Hartford was pleased with the judge's decision and had already paid the $32 million it is responsible for relating to the World Trade Center, said Joyce Willis, a spokeswoman for Hartford.

A total of five insurers sought the summary judgement. The judge's opinion didn't mention Allianz Insurance and Zurich American, the two other insurers, but like Hartford, Royal Indemnity and St. Paul, Allianz and Zurich asked for summary judgment saying their circumstances were different from other insurers involved in the litigation and that they clearly wrote the coverage based on a single occurrence.

The litigation is far from over, and the bulk of the case is scheduled for trial in November.

Earlier this month, Martin ruled that Willis should reveal details about its own errors and omissions coverage.
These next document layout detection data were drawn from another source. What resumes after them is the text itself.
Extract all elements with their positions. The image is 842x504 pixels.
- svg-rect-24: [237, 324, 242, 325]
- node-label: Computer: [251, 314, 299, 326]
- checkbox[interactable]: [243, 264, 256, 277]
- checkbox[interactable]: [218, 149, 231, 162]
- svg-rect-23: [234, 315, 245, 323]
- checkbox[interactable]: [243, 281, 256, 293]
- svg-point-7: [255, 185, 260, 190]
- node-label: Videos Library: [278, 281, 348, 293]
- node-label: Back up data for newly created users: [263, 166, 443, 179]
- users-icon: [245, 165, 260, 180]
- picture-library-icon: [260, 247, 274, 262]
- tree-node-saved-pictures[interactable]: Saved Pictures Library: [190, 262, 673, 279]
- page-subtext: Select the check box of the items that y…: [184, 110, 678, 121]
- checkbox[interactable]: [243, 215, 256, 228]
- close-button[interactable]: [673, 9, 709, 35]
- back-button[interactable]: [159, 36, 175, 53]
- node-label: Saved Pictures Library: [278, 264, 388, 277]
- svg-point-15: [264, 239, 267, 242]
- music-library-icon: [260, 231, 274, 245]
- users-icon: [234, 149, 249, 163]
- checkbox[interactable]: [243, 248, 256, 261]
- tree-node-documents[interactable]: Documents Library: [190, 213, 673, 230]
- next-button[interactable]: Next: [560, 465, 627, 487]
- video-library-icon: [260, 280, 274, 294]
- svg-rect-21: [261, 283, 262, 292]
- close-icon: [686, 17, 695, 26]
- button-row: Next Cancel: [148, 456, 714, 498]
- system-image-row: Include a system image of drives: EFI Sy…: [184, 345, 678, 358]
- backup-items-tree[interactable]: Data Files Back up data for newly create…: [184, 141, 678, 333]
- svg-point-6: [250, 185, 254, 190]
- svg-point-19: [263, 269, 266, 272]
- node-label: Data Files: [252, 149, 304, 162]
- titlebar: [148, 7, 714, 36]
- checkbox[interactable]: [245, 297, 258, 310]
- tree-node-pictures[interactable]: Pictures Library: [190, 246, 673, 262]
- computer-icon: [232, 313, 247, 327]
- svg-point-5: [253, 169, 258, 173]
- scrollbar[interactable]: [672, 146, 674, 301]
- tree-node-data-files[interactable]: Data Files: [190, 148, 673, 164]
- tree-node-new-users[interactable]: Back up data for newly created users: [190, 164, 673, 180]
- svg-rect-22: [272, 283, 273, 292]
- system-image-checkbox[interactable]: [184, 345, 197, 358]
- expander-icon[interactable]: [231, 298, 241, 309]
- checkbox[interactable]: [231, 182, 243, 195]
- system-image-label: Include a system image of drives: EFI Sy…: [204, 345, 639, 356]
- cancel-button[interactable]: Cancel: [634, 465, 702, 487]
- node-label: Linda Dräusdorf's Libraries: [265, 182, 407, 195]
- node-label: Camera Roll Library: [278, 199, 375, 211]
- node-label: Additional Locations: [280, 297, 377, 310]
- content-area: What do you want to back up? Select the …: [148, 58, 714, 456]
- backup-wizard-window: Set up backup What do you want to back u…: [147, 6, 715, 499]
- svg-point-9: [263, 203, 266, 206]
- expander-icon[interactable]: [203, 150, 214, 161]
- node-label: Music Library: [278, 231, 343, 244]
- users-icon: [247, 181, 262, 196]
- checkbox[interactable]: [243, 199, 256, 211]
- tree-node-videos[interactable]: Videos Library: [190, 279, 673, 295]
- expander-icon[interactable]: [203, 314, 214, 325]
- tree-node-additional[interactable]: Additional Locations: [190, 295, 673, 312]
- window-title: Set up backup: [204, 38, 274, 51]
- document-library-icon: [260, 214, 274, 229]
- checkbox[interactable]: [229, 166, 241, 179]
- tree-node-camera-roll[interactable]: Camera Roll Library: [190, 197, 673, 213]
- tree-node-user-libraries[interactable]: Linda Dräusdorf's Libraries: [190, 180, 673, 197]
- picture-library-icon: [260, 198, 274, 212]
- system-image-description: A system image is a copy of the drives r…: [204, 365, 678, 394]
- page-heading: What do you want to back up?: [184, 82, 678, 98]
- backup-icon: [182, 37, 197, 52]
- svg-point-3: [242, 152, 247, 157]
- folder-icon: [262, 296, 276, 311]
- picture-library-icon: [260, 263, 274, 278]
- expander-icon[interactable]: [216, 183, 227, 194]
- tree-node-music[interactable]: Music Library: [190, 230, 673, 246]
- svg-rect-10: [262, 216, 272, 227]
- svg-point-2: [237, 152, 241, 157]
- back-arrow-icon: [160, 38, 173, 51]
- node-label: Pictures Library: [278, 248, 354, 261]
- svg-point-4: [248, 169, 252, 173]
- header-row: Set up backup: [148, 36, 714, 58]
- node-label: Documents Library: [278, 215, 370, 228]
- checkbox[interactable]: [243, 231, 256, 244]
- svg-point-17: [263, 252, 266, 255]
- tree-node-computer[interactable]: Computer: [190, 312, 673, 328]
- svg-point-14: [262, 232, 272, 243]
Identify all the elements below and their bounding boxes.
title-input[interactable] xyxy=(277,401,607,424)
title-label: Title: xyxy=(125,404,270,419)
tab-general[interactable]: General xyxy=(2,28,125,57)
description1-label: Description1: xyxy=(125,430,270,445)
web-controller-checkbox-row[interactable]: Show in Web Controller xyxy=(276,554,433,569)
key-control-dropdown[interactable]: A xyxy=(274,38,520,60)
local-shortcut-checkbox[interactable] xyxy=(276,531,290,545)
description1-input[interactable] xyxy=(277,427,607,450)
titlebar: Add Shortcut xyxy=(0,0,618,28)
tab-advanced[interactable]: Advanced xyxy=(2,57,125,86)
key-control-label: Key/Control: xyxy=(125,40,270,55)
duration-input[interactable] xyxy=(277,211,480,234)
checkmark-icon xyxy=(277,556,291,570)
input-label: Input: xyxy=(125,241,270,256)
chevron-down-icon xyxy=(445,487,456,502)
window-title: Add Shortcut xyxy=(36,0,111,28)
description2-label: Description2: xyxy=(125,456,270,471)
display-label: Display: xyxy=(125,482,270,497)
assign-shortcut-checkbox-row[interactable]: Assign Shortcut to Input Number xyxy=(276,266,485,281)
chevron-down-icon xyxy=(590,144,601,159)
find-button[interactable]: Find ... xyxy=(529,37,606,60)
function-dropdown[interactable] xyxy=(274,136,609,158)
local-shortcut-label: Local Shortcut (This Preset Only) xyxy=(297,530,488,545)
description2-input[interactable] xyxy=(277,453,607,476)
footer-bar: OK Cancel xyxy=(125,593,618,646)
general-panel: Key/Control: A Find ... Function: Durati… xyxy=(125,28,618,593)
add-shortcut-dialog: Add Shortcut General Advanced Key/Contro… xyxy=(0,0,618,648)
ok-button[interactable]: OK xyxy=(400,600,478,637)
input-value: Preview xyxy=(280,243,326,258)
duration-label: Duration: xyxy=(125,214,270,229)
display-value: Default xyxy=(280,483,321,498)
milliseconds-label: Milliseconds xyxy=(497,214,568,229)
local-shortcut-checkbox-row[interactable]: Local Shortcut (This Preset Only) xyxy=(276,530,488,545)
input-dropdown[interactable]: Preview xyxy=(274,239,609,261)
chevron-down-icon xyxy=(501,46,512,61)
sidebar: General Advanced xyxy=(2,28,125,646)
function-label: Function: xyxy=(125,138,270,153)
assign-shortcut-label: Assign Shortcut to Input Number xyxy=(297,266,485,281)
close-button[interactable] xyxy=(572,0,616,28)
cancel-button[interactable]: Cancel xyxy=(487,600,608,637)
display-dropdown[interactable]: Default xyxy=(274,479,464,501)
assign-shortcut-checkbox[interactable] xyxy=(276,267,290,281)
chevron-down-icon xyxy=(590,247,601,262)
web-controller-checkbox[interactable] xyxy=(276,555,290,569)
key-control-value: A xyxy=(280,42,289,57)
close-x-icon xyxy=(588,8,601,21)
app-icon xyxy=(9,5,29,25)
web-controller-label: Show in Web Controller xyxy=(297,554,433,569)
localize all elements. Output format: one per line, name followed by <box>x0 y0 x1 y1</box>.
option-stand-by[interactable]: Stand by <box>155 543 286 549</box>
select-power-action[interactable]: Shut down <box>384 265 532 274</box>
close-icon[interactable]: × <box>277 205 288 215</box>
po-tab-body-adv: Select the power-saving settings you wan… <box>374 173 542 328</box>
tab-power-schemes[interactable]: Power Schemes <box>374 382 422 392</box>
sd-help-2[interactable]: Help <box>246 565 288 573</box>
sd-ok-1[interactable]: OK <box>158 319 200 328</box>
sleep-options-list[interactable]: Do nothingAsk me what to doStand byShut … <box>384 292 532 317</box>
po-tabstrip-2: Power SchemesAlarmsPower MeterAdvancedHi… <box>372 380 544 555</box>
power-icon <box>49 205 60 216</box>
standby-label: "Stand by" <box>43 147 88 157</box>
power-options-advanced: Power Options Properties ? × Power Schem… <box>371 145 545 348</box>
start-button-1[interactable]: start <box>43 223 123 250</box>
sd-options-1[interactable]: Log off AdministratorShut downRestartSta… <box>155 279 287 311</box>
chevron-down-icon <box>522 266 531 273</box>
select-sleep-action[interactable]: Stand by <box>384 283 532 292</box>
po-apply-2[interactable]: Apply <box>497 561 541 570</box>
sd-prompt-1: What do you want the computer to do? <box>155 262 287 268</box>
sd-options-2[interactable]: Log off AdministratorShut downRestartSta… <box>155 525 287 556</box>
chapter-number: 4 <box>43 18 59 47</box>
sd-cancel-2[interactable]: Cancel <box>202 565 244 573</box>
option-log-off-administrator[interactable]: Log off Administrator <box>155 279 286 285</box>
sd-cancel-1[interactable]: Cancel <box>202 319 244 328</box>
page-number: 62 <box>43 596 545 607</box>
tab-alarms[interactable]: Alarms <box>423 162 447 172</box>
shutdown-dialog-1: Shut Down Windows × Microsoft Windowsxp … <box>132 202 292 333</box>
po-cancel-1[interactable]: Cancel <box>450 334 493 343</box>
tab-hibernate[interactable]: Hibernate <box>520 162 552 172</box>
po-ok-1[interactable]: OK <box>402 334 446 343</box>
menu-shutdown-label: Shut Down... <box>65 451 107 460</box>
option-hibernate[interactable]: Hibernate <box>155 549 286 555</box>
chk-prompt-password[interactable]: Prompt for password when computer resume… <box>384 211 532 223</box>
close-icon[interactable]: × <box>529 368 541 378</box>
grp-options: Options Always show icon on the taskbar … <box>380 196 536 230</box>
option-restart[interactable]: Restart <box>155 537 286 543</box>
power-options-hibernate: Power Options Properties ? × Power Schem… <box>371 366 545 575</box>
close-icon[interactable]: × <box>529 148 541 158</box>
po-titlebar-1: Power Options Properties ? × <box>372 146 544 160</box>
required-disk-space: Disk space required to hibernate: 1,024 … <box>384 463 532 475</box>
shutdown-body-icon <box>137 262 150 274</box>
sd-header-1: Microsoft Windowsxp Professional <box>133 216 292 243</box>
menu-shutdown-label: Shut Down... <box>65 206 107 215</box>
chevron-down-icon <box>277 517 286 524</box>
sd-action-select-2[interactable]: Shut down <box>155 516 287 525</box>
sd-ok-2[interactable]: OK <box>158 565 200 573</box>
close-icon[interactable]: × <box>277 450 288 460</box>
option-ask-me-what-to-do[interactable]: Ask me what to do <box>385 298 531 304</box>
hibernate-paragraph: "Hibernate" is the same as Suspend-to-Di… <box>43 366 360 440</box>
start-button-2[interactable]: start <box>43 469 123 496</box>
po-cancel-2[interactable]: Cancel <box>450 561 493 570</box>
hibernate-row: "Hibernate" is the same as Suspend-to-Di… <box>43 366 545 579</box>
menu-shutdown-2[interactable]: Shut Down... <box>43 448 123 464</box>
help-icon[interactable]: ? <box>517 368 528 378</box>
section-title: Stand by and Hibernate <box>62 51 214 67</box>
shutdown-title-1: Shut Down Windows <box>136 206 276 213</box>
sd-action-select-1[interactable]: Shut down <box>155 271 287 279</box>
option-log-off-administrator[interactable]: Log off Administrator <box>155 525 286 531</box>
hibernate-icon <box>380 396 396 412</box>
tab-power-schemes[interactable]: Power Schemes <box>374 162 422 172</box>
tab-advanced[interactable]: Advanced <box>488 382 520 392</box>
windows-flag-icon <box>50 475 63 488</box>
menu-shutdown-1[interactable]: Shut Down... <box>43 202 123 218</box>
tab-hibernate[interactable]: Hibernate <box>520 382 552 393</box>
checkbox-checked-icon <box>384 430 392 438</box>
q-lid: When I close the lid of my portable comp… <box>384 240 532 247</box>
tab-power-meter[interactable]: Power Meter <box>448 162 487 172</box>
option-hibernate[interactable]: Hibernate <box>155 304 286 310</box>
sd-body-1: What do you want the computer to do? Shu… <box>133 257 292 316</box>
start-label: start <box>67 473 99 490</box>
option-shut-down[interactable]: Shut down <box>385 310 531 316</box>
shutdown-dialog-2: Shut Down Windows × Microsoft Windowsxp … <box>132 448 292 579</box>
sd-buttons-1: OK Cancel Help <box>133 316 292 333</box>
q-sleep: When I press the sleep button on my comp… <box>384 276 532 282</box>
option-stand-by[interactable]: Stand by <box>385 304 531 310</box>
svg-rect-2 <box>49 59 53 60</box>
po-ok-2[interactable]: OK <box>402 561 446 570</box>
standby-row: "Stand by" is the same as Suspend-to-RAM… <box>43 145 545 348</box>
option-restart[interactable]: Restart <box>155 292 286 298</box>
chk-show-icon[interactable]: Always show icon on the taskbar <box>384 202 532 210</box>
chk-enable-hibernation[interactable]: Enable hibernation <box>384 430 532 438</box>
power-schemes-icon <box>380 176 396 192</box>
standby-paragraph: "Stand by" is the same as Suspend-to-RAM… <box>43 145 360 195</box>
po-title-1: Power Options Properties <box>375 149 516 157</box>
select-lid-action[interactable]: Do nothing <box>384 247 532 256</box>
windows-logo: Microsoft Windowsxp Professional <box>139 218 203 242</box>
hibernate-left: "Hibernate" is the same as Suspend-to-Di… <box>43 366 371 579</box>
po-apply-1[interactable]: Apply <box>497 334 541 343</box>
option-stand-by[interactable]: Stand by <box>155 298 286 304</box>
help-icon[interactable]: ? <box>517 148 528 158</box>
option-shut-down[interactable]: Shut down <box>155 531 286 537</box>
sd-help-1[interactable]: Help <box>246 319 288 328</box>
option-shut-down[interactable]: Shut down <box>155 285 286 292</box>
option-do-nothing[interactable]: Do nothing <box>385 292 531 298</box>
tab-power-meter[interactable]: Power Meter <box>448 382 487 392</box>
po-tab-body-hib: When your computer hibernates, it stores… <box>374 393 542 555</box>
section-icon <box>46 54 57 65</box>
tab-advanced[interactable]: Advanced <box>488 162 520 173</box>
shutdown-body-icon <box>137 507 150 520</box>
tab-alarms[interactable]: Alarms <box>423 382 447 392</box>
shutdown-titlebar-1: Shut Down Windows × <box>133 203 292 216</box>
Swiss Re argued that if Willis was concerned about its own liability, it could impact its view on whether the World Trade Center disaster was one event or two. According to a court transcript, Martin said that while Willis isn't a party to the lawsuit, because it's a major player in the case, testimony should be presented (BestWire, Sept. 9, 2002).

This followed Martin's June decision ordering Willis to testify in the case. Swiss Re said in court papers that the more than $3.5 billion at stake has led Silverstein's counsel to exert "fantastic pressure" on Willis witnesses to agree with Silverstein's theory of the case-that the destruction should be considered two separate events (BestWire, June 19, 2002).

Martin has also ruled that Swiss Re's chief executive officer, Walter B. Kielholz, can be deposed by Silverstein. Silverstein said Kielholz made a recent speech in London in which he said Swiss Re viewed the World Trade Center's twin towers as "two separate towers." Swiss Re said his statements had been misconstrued (BestWire 20, 2002).

In February, two of the insurers agreed to settle claims by paying $365 million. Ace Bermuda Insurance Ltd., a subsidiary of Ace Ltd. (NYSE:ACE), agreed to pay $298 million, and XL Insurance (Bermuda) Ltd., a unit of XL Capital Ltd. (NYSE:XL), agreed to pay $67 million, for a total of $365 million (BestWire, Feb. 15, 2002). The two Bermuda insurers were the only participants in the insurance program that had signed binders expressly referencing the WilProp form, Silverstein has said.